Aurez-vous plus de confiance dans le commandant-général, ce rusé courtisan, si poli, si doucereux, si souple ; ce petit paladin dont quelques campagnes sans péril ont fait un héros imaginaire, ce philosophe désintéressé, qui s’occupa sans cesse de projets de fortune ; ce prétendu patriote dont l’effusion du plus pur civisme est toujours sur les lèvres ? Il sacrifia la gloire à l’ambition ; appelé à la tête de la milice parisienne, il cacha soigneusement ses desseins ; il affecta de n’avoir point de volonté, crainte de déplaire mais bientôt, suivant ses projets en silence, il s’appliqua à gagner les soldats par sa douceur et ses fausses démonstrations de patriotisme : longtemps il les amusa par des processions, par des bénédictions de drapeaux, des jeux d’enfants.
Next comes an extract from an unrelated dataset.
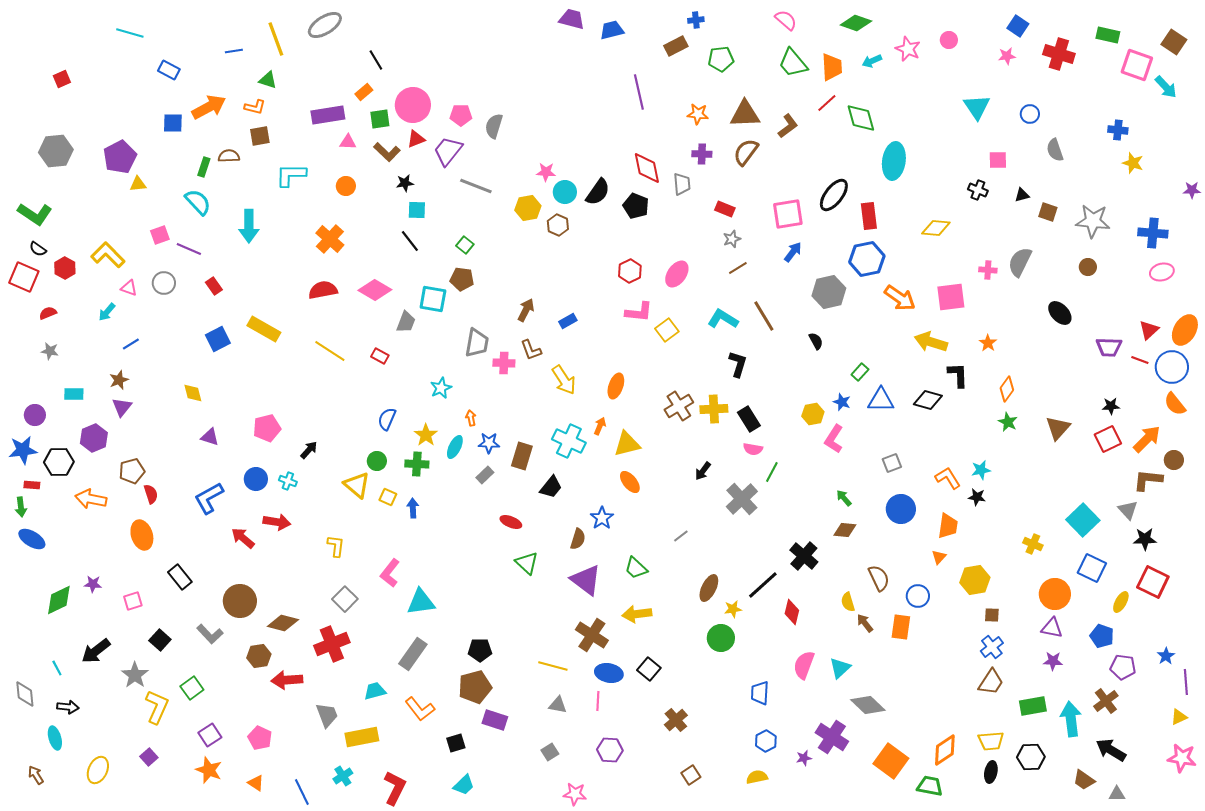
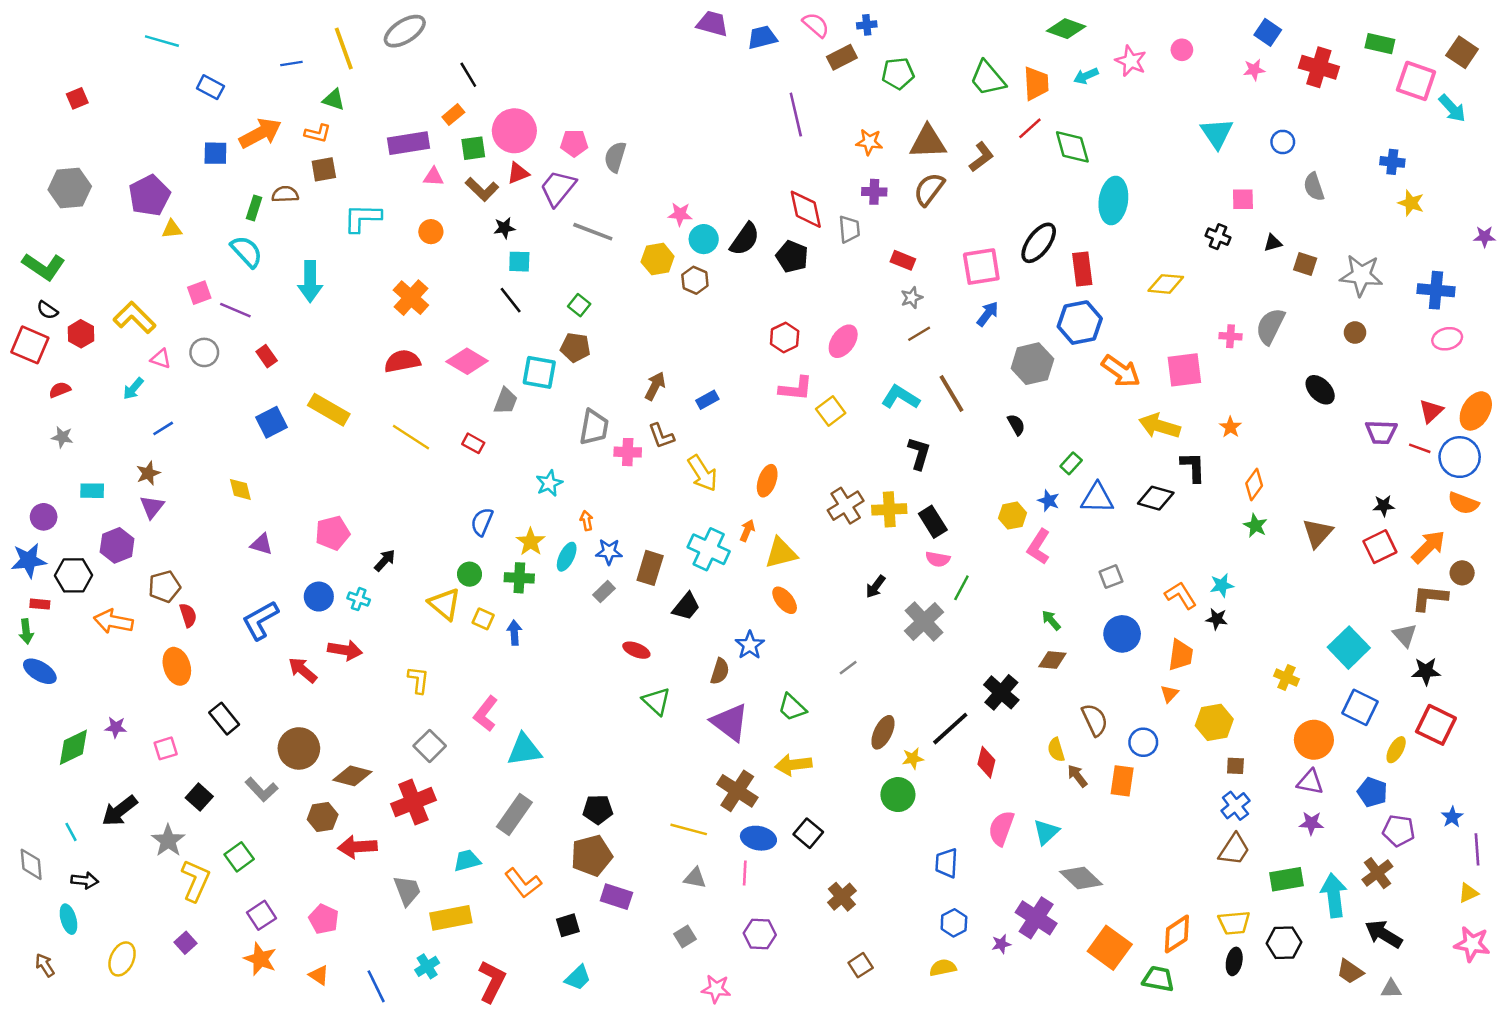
pink semicircle: (786, 20) -> (816, 25), moved
orange semicircle: (1175, 404) -> (1463, 503), turned -30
Il les promena de fête en fête. Pour s’étayer de toutes leurs forces, il avait commencé par les tenir unis[3] ; pour s’en rendre maître, il travailla à semer entre

  1. Le 11 juillet, M. Bailly a signé le premier la protestation des États-Généraux contre le Gouvernement. (Note de Marat)
  2. On sait que M. le (sic) Bailly a pleuré comme un enfant le 14 février, jour où le ministre favori a cru devoir réenchaîner toutes les classes de citoyen par un nouveau serment. Était-ce attendrissements ? Était-ce remords ? (Note de Marat)
  3. La garde bourgeoise demandait d’abord d’être distinguée par quelque signe de la garde soldée, il s’y opposa de toutes ses forces, en faisant craindre que celle-ci ne devînt une garde prétorienne. (Note de Marat)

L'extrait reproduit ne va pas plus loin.